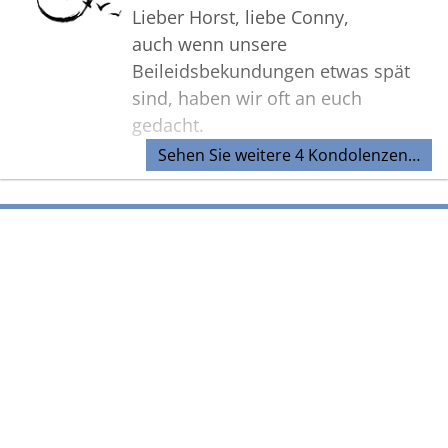
Lieber Horst, liebe Conny,
auch wenn unsere
Beileidsbekundungen etwas spät
sind, haben wir oft an euch
gedacht.
Sehen Sie weitere 4 Kondolenzen…
Wir haben eure Mutter und
Schwiegermutter als liebevollen
und warmherzigen Menschen
Bilder
kennen gelernt und werden Sie so
in Erinnerung behalten. Wir
möchten euch unser aufrichtiges
Mitgefühl und Anteilnahme
übermitteln und möge euch die
Erinnerung an die gemeinsame Zeit
mit ihr genügend Kraft für die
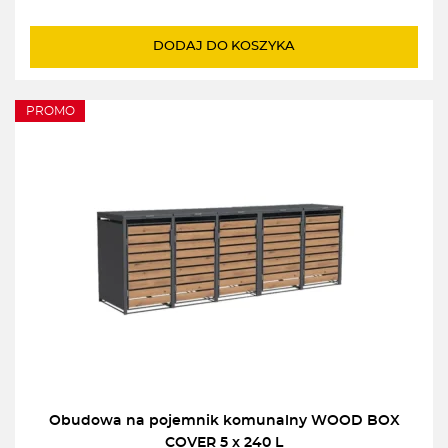
DODAJ DO KOSZYKA
PROMO
Obudowa na pojemnik komunalny WOOD BOX
COVER 5 x 240 L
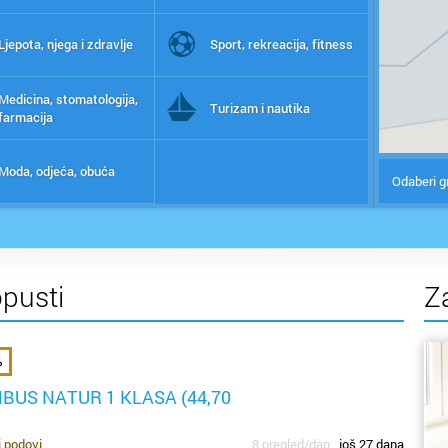
Ljepota, njega i zdravlje
Sport, rekreacija, fitness
Medicina, stomatologija,
Turizam i nautika
farmacija
Moda, odjeća, obuća
Odaberi g
opusti
Z
%
BUS NATUR 1 KLASA (44,70
i podovi
8 pregled/dan
još 27 dana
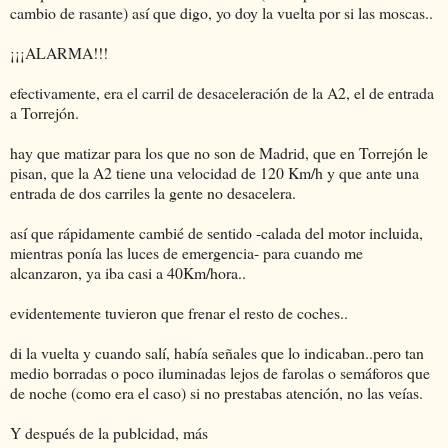
cambio de rasante) así que digo, yo doy la vuelta por si las moscas..
¡¡¡ALARMA!!!
efectivamente, era el carril de desaceleración de la A2, el de entrada
a Torrejón.
hay que matizar para los que no son de Madrid, que en Torrejón le
pisan, que la A2 tiene una velocidad de 120 Km/h y que ante una
entrada de dos carriles la gente no desacelera.
así que rápidamente cambié de sentido -calada del motor incluida,
mientras ponía las luces de emergencia- para cuando me
alcanzaron, ya iba casi a 40Km/hora..
evidentemente tuvieron que frenar el resto de coches..
di la vuelta y cuando salí, había señales que lo indicaban..pero tan
medio borradas o poco iluminadas lejos de farolas o semáforos que
de noche (como era el caso) si no prestabas atención, no las veías.
Y después de la publcidad, más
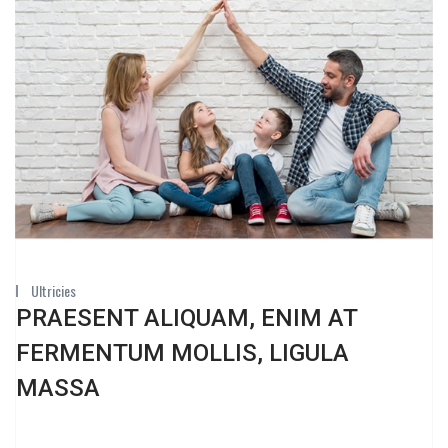
Ultricies
PRAESENT ALIQUAM, ENIM AT
FERMENTUM MOLLIS, LIGULA
MASSA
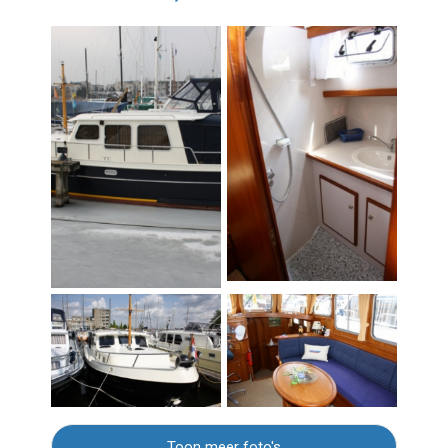
Toon meer foto's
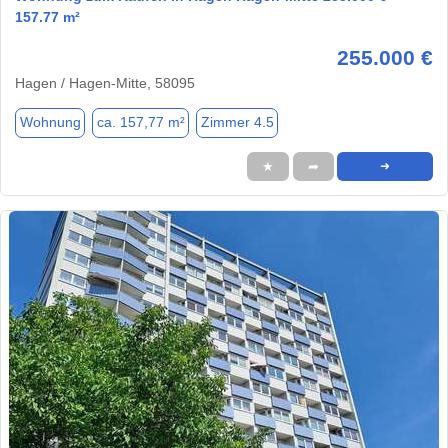
157.77 m²
255.000 €
Hagen / Hagen-Mitte, 58095
Wohnung
ca. 157,77 m²
Zimmer 4.5
★
➦
➜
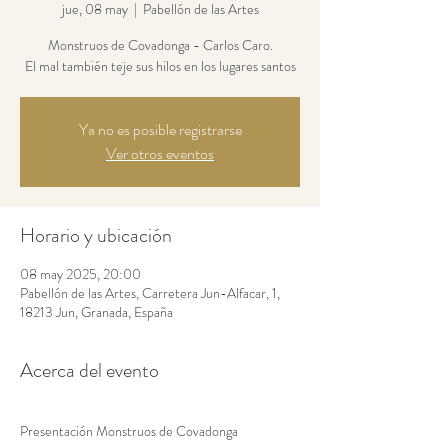
jue, 08 may
  |  
Pabellón de las Artes
Monstruos de Covadonga - Carlos Caro.
El mal también teje sus hilos en los lugares santos
Ya no es posible registrarse
Ver otros eventos
Horario y ubicación
08 may 2025, 20:00
Pabellón de las Artes, Carretera Jun-Alfacar, 1,
18213 Jun, Granada, España
Acerca del evento
Presentación Monstruos de Covadonga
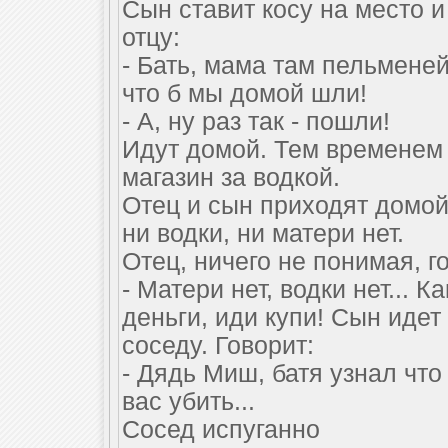
Сын ставит косу на место и
отцу:
- Бать, мама там пельменей
что б мы домой шли!
- А, ну раз так - пошли!
Идут домой. Тем временем 
магазин за водкой.
Отец и сын приходят домой
ни водки, ни матери нет.
Отец, ничего не понимая, г
- Матери нет, водки нет... 
деньги, иди купи! Сын идет 
соседу. Говорит:
- Дядь Миш, батя узнал что
вас убить...
Сосед испуганно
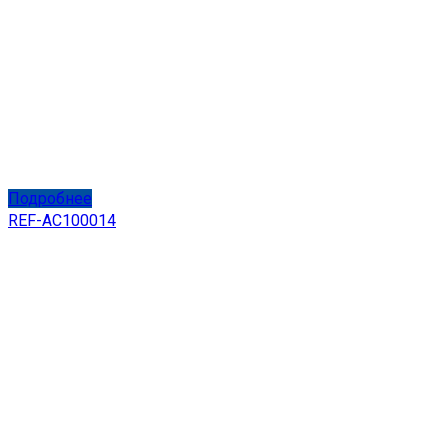
Подробнее
REF-AC100014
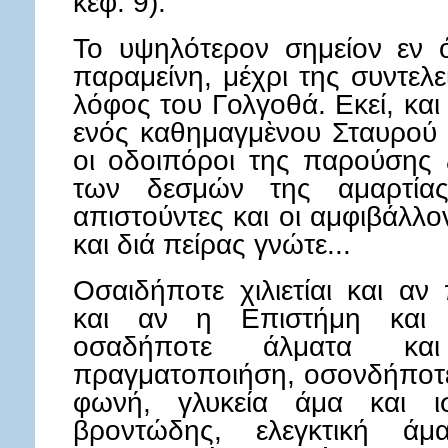
κεφ. 9).
Το υψηλότερον σημείον εν ό
παραμείνη, μέχρι της συντελ
λόφος του Γολγοθά. Εκεί, και
ενός καθημαγμὲνου Σταυρού 
οι οδοιπόροι της παρούσης 
των δεσμών της αμαρτίας
απιστούντες και οι αμφιβάλλο
και διά πείρας γνώτε...
Οσαιδήποτε χιλιετίαι και α
και αν η Επιστήμη και η
οσαδήποτε άλματα κ
πραγματοποιήση, οσονδήποτε
φωνή, γλυκεία άμα και ι
βροντώδης, ελεγκτική ά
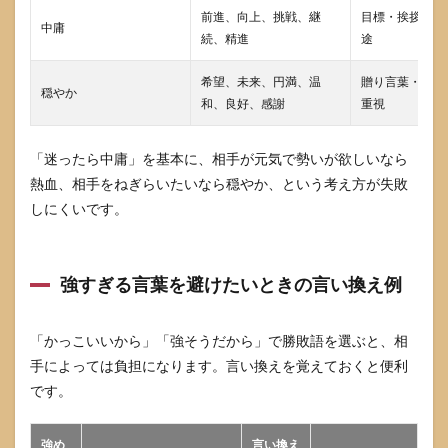
前進、向上、挑戦、継
目標・挨拶文・
5
中庸
続、精進
途
前向
きな
二字
希望、未来、円満、温
贈り言葉・送別
穏やか
熟語
和、良好、感謝
重視
一覧
希望
を持
「迷ったら中庸」を基本に、相手が元気で勢いが欲しいなら
ちた
熱血、相手をねぎらいたいなら穏やか、という考え方が失敗
いと
き
しにくいです。
5.1
未来
や希
強すぎる言葉を避けたいときの言い換え例
望を
感じ
る二
「かっこいいから」「強そうだから」で勝敗語を選ぶと、相
字熟
手によっては負担になります。言い換えを覚えておくと便利
語
です。
5.2
人に
贈り
強め
言い換え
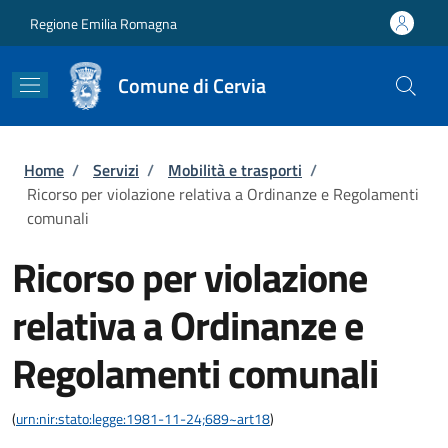
Salta al contenuto principale
Skip to footer content
Regione Emilia Romagna
Comune di Cervia
Briciole di pane
Home
/
Servizi
/
Mobilità e trasporti
/
Ricorso per violazione relativa a Ordinanze e Regolamenti
comunali
Ricorso per violazione
relativa a Ordinanze e
Regolamenti comunali
(
urn:nir:stato:legge:1981-11-24;689~art18
)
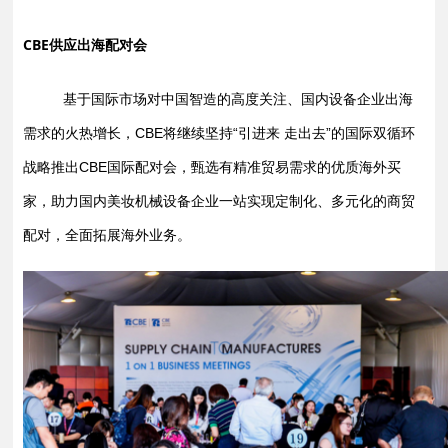
CBE供应出海配对会
基于国际市场对中国智造的高度关注、国内设备企业出海
需求的火热增长，CBE将继续坚持“引进来 走出去”的国际双循环
战略
推出CBE国际配对会，甄选有精准贸易需求的优质海外买
家，助力国内美妆机械设备企业一站实现定制化、多元化的商贸
配对，全面拓展海外业务。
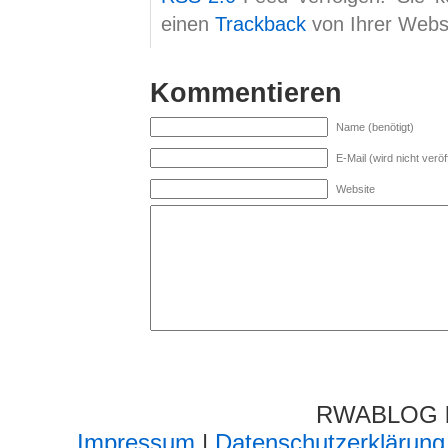
einen
Trackback
von Ihrer Websi
Kommentieren
Name (benötigt)
E-Mail (wird nicht veröff
Website
RWABLOG lä
Impressum
|
Datenschutzerklärung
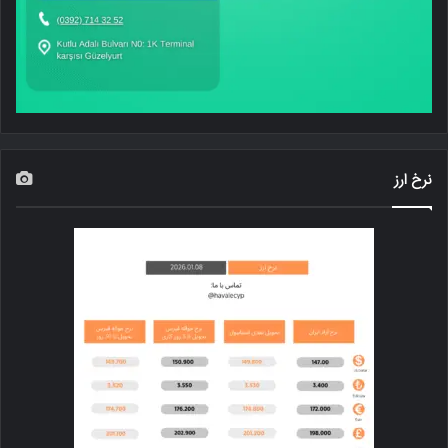
نرخ ارز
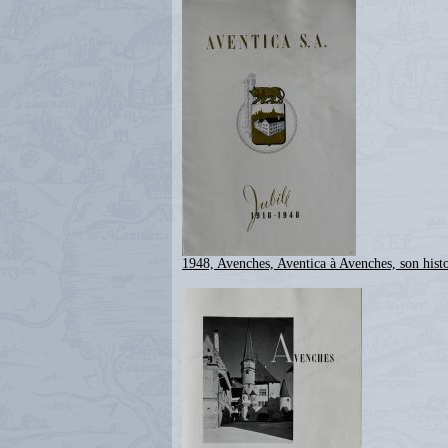
1948, Avenches, Aventica à Avenches, son histo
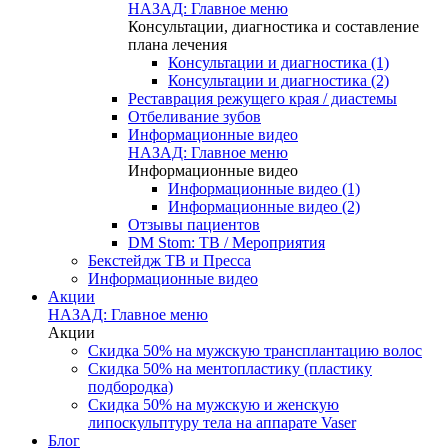
НАЗАД: Главное меню
Консультации, диагностика и составление
плана лечения
Консультации и диагностика (1)
Консультации и диагностика (2)
Реставрация режущего края / диастемы
Отбеливание зубов
Информационные видео
НАЗАД: Главное меню
Информационные видео
Информационные видео (1)
Информационные видео (2)
Отзывы пациентов
DM Stom: ТВ / Мероприятия
Бекстейдж ТВ и Пресса
Информационные видео
Акции
НАЗАД: Главное меню
Акции
Скидка 50% на мужскую трансплантацию волос
Скидка 50% на ментопластику (пластику
подбородка)
Скидка 50% на мужскую и женскую
липоскульптуру тела на аппарате Vaser
Блог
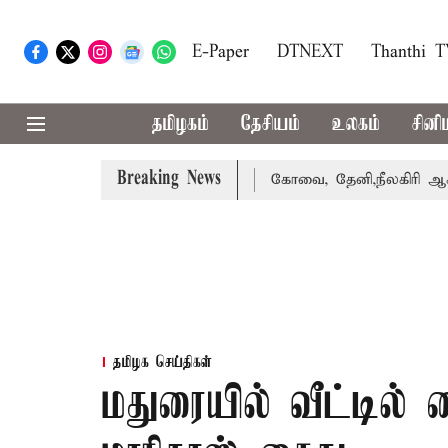
E-Paper
DTNEXT
Thanthi 
தமிழகம்
தேசியம்
உலகம்
சினி
Breaking News
வாபஸ் பெற்றார் சங்கீதா
கோவை, தேனி,நீலகிரி ஆகிய மாவட்
தமிழக செய்திகள்
மதுரையில் வீட்டில் 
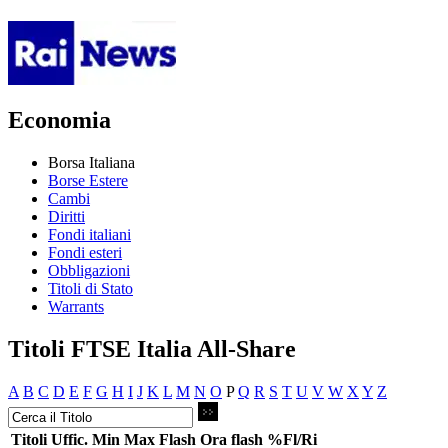
Economia
Borsa Italiana
Borse Estere
Cambi
Diritti
Fondi italiani
Fondi esteri
Obbligazioni
Titoli di Stato
Warrants
Titoli FTSE Italia All-Share
A
B
C
D
E
F
G
H
I
J
K
L
M
N
O
P
Q
R
S
T
U
V
W
X
Y
Z
Titoli
Uffic.
Min
Max
Flash
Ora flash
%Fl/Ri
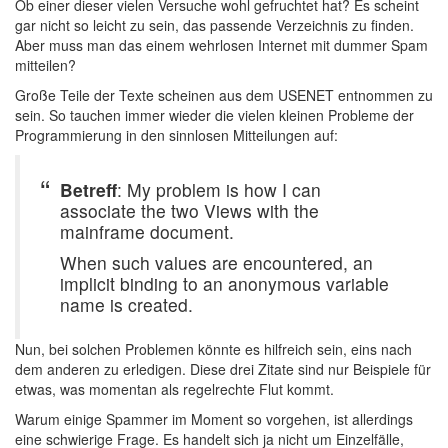
Ob einer dieser vielen Versuche wohl gefruchtet hat? Es scheint
gar nicht so leicht zu sein, das passende Verzeichnis zu finden.
Aber muss man das einem wehrlosen Internet mit dummer Spam
mitteilen?
Große Teile der Texte scheinen aus dem USENET entnommen zu
sein. So tauchen immer wieder die vielen kleinen Probleme der
Programmierung in den sinnlosen Mitteilungen auf:
Betreff
: My problem is how I can
associate the two Views with the
mainframe document.
When such values are encountered, an
implicit binding to an anonymous variable
name is created.
Nun, bei solchen Problemen könnte es hilfreich sein, eins nach
dem anderen zu erledigen. Diese drei Zitate sind nur Beispiele für
etwas, was momentan als regelrechte Flut kommt.
Warum einige Spammer im Moment so vorgehen, ist allerdings
eine schwierige Frage. Es handelt sich ja nicht um Einzelfälle,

* * *

- What you are asked to do: When you copy the records above, keep every word exact and leave out the pictures they contain.

- Written response:
Lieber Horst, liebe Conny,
auch wenn unsere
Beileidsbekundungen etwas spät
sind, haben wir oft an euch
gedacht.
Sehen Sie weitere 4 Kondolenzen…
Wir haben eure Mutter und
Schwiegermutter als liebevollen
und warmherzigen Menschen
Bilder
kennen gelernt und werden Sie so
in Erinnerung behalten. Wir
möchten euch unser aufrichtiges
Mitgefühl und Anteilnahme
übermitteln und möge euch die
Erinnerung an die gemeinsame Zeit
mit ihr genügend Kraft für die
DODAJ DO KOSZYKA
PROMO
Obudowa na pojemnik komunalny WOOD BOX
COVER 5 x 240 L
Ljepota, njega i zdravlje
Sport, rekreacija, fitness
Medicina, stomatologija,
Turizam i nautika
farmacija
Moda, odjeća, obuća
Odaberi g
opusti
Z
%
BUS NATUR 1 KLASA (44,70
i podovi
8 pregled/dan
još 27 dana
cambio de rasante) así que digo, yo doy la vuelta por si las moscas..
¡¡¡ALARMA!!!
efectivamente, era el carril de desaceleración de la A2, el de entrada
a Torrejón.
hay que matizar para los que no son de Madrid, que en Torrejón le
pisan, que la A2 tiene una velocidad de 120 Km/h y que ante una
entrada de dos carriles la gente no desacelera.
así que rápidamente cambié de sentido -calada del motor incluida,
mientras ponía las luces de emergencia- para cuando me
alcanzaron, ya iba casi a 40Km/hora..
evidentemente tuvieron que frenar el resto de coches..
di la vuelta y cuando salí, había señales que lo indicaban..pero tan
medio borradas o poco iluminadas lejos de farolas o semáforos que
de noche (como era el caso) si no prestabas atención, no las veías.
Y después de la publcidad, más
Ultricies
PRAESENT ALIQUAM, ENIM AT
FERMENTUM MOLLIS, LIGULA
MASSA
Toon meer foto's
157.77 m²
255.000 €
Hagen / Hagen-Mitte, 58095
Wohnung
ca. 157,77 m²
Zimmer 4.5
★
➦
➜
jue, 08 may
  |  
Pabellón de las Artes
Monstruos de Covadonga - Carlos Caro.
El mal también teje sus hilos en los lugares santos
Ya no es posible registrarse
Ver otros eventos
Horario y ubicación
08 may 2025, 20:00
Pabellón de las Artes, Carretera Jun-Alfacar, 1,
18213 Jun, Granada, España
Acerca del evento
Presentación Monstruos de Covadonga
Сын ставит косу на место и
отцу:
- Бать, мама там пельменей
что б мы домой шли!
- А, ну раз так - пошли!
Идут домой. Тем временем 
магазин за водкой.
Отец и сын приходят домой
ни водки, ни матери нет.
Отец, ничего не понимая, г
- Матери нет, водки нет... 
деньги, иди купи! Сын идет 
соседу. Говорит:
- Дядь Миш, батя узнал что
вас убить...
Сосед испуганно
Подробнее
REF-AC100014
κεφ. 9).
Το υψηλότερον σημείον εν ό
παραμείνη, μέχρι της συντελ
λόφος του Γολγοθά. Εκεί, και
ενός καθημαγμὲνου Σταυρού 
οι οδοιπόροι της παρούσης 
των δεσμών της αμαρτίας
απιστούντες και οι αμφιβάλλο
και διά πείρας γνώτε...
Οσαιδήποτε χιλιετίαι και α
και αν η Επιστήμη και η
οσαδήποτε άλματα κ
πραγματοποιήση, οσονδήποτε
φωνή, γλυκεία άμα και ι
βροντώδης, ελεγκτική ά
前進、向上、挑戦、継
目標・挨拶文・
5
中庸
続、精進
途
前向
きな
二字
希望、未来、円満、温
贈り言葉・送別
穏やか
熟語
和、良好、感謝
重視
一覧
希望
を持
「迷ったら中庸」を基本に、相手が元気で勢いが欲しいなら
ちた
熱血、相手をねぎらいたいなら穏やか、という考え方が失敗
いと
き
しにくいです。
5.1
未来
や希
強すぎる言葉を避けたいときの言い換え例
望を
感じ
る二
「かっこいいから」「強そうだから」で勝敗語を選ぶと、相
字熟
手によっては負担になります。言い換えを覚えておくと便利
語
です。
5.2
人に
贈り
強め
言い換え
Salta al contenuto principale
Skip to footer content
Regione Emilia Romagna
Comune di Cervia
Briciole di pane
Home
/
Servizi
/
Mobilità e trasporti
/
Ricorso per violazione relativa a Ordinanze e Regolamenti
comunali
Ricorso per violazione
relativa a Ordinanze e
Regolamenti comunali
(
urn:nir:stato:legge:1981-11-24;689~art18
)
CBE供应出海配对会
基于国际市场对中国智造的高度关注、国内设备企业出海
需求的火热增长，CBE将继续坚持“引进来 走出去”的国际双循环
战略
推出CBE国际配对会，甄选有精准贸易需求的优质海外买
家，助力国内美妆机械设备企业一站实现定制化、多元化的商贸
配对，全面拓展海外业务。
einen
Trackback
von Ihrer Websi
Kommentieren
Name (benötigt)
E-Mail (wird nicht veröff
Website
RWABLOG lä
Impressum
|
Datenschutzerklärung
نرخ ارز
1948, Avenches, Aventica à Avenches, son histo
НАЗАД: Главное меню
Консультации, диагностика и составление
плана лечения
Консультации и диагностика (1)
Консультации и диагностика (2)
Реставрация режущего края / диастемы
Отбеливание зубов
Информационные видео
НАЗАД: Главное меню
Информационные видео
Информационные видео (1)
Информационные видео (2)
Отзывы пациентов
DM Stom: ТВ / Мероприятия
Бекстейдж ТВ и Пресса
Информационные видео
Акции
НАЗАД: Главное меню
Акции
Скидка 50% на мужскую трансплантацию волос
Скидка 50% на ментопластику (пластику
подбородка)
Скидка 50% на мужскую и женскую
липоскульптуру тела на аппарате Vaser
Блог
E-Paper
DTNEXT
Thanthi 
தமிழகம்
தேசியம்
உலகம்
சினி
Breaking News
வாபஸ் பெற்றார் சங்கீதா
கோவை, தேனி,நீலகிரி ஆகிய மாவட்
தமிழக செய்திகள்
மதுரையில் வீட்டில் 
Economia
Borsa Italiana
Borse Estere
Cambi
Diritti
Fondi italiani
Fondi esteri
Obbligazioni
Titoli di Stato
Warrants
Titoli FTSE Italia All-Share
A
B
C
D
E
F
G
H
I
J
K
L
M
N
O
P
Q
R
S
T
U
V
W
X
Y
Z
Titoli
Uffic.
Min
Max
Flash
Ora flash
%Fl/Ri
Ob einer dieser vielen Versuche wohl gefruchtet hat? Es scheint
gar nicht so leicht zu sein, das passende Verzeichnis zu finden.
Aber muss man das einem wehrlosen Internet mit dummer Spam
mitteilen?
Große Teile der Texte scheinen aus dem USENET entnommen zu
sein. So tauchen immer wieder die vielen kleinen Probleme der
Programmierung in den sinnlosen Mitteilungen auf:
Betreff
: My problem is how I can
associate the two Views with the
mainframe document.
When such values are encountered, an
implicit binding to an anonymous variable
name is created.
Nun, bei solchen Problemen könnte es hilfreich sein, eins nach
dem anderen zu erledigen. Diese drei Zitate sind nur Beispiele für
etwas, was momentan als regelrechte Flut kommt.
Warum einige Spammer im Moment so vorgehen, ist allerdings
eine schwierige Frage. Es handelt sich ja nicht um Einzelfälle,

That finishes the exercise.